[Page images and extracted text]
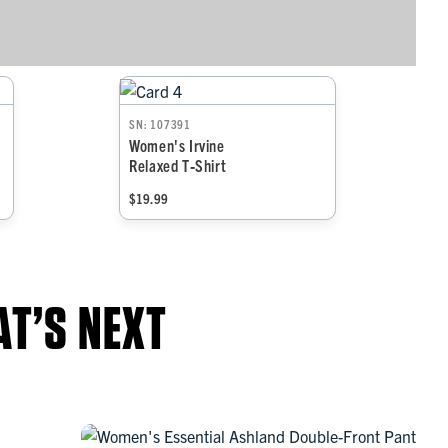
SN: 107391
Women's Irvine
Relaxed T‑Shirt
$19.99
T’S NEXT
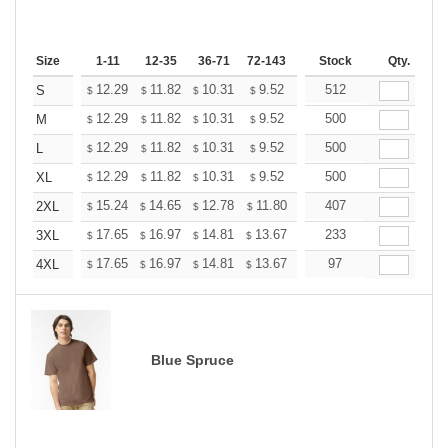
Size
1-11
12-35
36-71
72-143
144-287
Stock
288 +
Qty.
More
+
12.29
11.82
10.31
9.52
9.04
512
8.88
S
$
$
$
$
$
$
+
12.29
11.82
10.31
9.52
9.04
500
8.88
M
$
$
$
$
$
$
+
12.29
11.82
10.31
9.52
9.04
500
8.88
L
$
$
$
$
$
$
+
12.29
11.82
10.31
9.52
9.04
500
8.88
XL
$
$
$
$
$
$
+
15.24
14.65
12.78
11.80
11.21
407
11.01
2XL
$
$
$
$
$
$
+
17.65
16.97
14.81
13.67
12.98
233
12.76
3XL
$
$
$
$
$
$
+
17.65
16.97
14.81
13.67
12.98
97
12.76
4XL
$
$
$
$
$
$
Blue Spruce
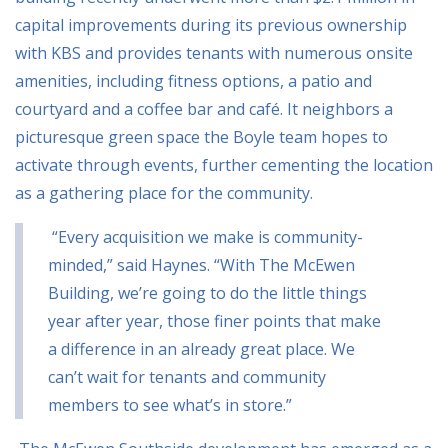
capital improvements during its previous ownership
with KBS and provides tenants with numerous onsite
amenities, including fitness options, a patio and
courtyard and a coffee bar and café. It neighbors a
picturesque green space the Boyle team hopes to
activate through events, further cementing the location
as a gathering place for the community.
“Every acquisition we make is community-
minded,” said Haynes. “With The McEwen
Building,
we’re going to do the little things
year after year, those finer points that make
a difference in an
already great place. We
can’t wait for tenants and community
members to see what’s in store.”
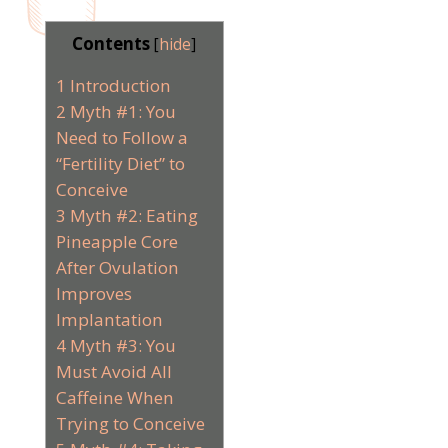
Contents
[
hide
]
1
Introduction
2
Myth #1: You
Need to Follow a
“Fertility Diet” to
Conceive
3
Myth #2: Eating
Pineapple Core
After Ovulation
Improves
Implantation
4
Myth #3: You
Must Avoid All
Caffeine When
Trying to Conceive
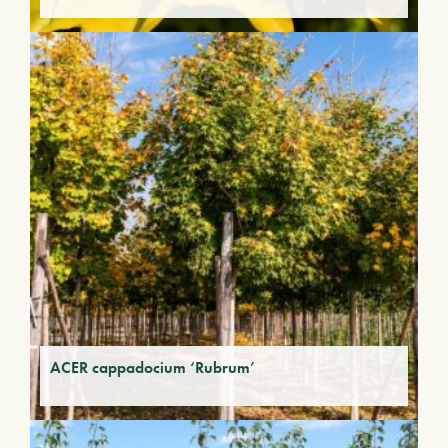
ACER cappadocium ‘Rubrum’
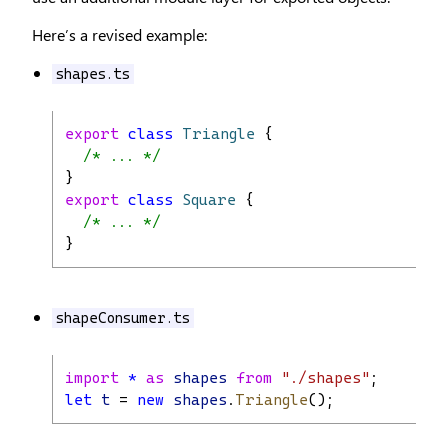
Here’s a revised example:
shapes.ts
export
class
Triangle
 {
/* ... */
}
export
class
Square
 {
/* ... */
}
shapeConsumer.ts
import
*
as
shapes
from
"./shapes"
;
let
t
 = 
new
shapes
.
Triangle
();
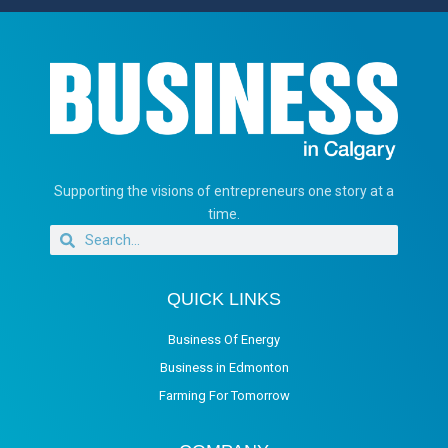
Supporting the visions of entrepreneurs one story at a
time.
QUICK LINKS
Business Of Energy
Business in Edmonton
Farming For Tomorrow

● What you will do
Among the records above, find each line holding "place" and list it.

● Finished exercise
as a gathering place for the community.
already great place. We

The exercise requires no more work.